Grad Profiles highlight the personal and professional stories of Founder Institute Graduates from across the globe.
This profile on YumvY, a Graduate of the Silicon Valley Institute, was written by Emma Tzeng. Founded in 2011 by Sari Louis, YumvY is a step-by-step guide for those itching to release their inner chef.
Sometimes cooking can feel a bit like rocket science, even with a recipe on hand as a guide. That’s why startup YumvY has set out to create a step-by-step guide for those struggling to unleash their inner Emeril Lagasse’s.
Available as a web app, YumvY allows users to search for desired recipes in its extensive database. It also features GPS-like instructions to help amateur chefs navigate recipes, complete with a timer for each instruction. The timer, in particular, helps answer perplexing culinary questions such as, “How long should pastry dough be kneaded for best texture?” or “How many minutes does it take to achieve a medium-rare steak over the grill?”
Users cooking in pairs can also enter this parameter into the app. YumvY will then delegate tasks accordingly, providing detailed instructions on how to best split each step to maximize time. Additionally, YumvY can automatically adjust recipe portions according to the number of meal partakers, which wipes out the hassle of having to manually convert ingredient measurements.
In this way, YumvY saves aspiring culinary masters time, money, and energy, as its aim is to reduce mistakes while encouraging hands-on learning.
Founded in 2011 by Sari Louis, an entrepreneur with 15 years of experience in software engineering, YumvY plans to evolve into a sort of “iTunes for smart recipes.” Recipe providers can upload their recipes to the YumvY platform and YumvY will take a commission each time a recipe is used.

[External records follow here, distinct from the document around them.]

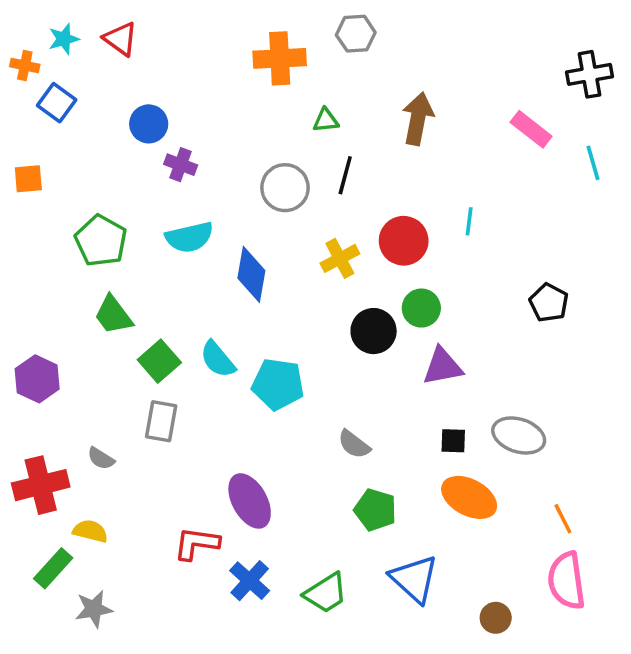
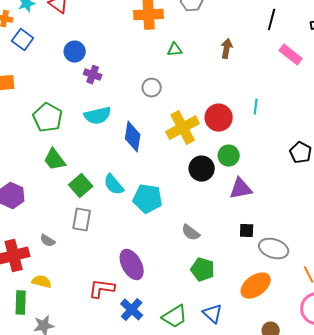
brown arrow: (418, 119) -> (227, 49), size x0.7
black line: (345, 175) -> (272, 20), moved
gray circle: (285, 188) -> (152, 88), size x0.7
yellow cross: (340, 258) -> (183, 128), size x1.5
gray ellipse: (519, 435) -> (274, 249), moved
orange ellipse: (469, 497) -> (256, 286), moved, turned -64
green rectangle: (53, 568) -> (21, 303), turned -40
blue triangle: (414, 579) -> (213, 314), moved, size x0.7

In 2012, the online food services market totaled an estimated $11 billion. As the foodie culture evolves, food-related sites brought in over 100 million users last year alone. While YumvY continues to build its product, the startup essentially hopes to make technology more accessible to wider audiences, specifically the food-loving types who may not have otherwise thought to incorporate it into their daily routines.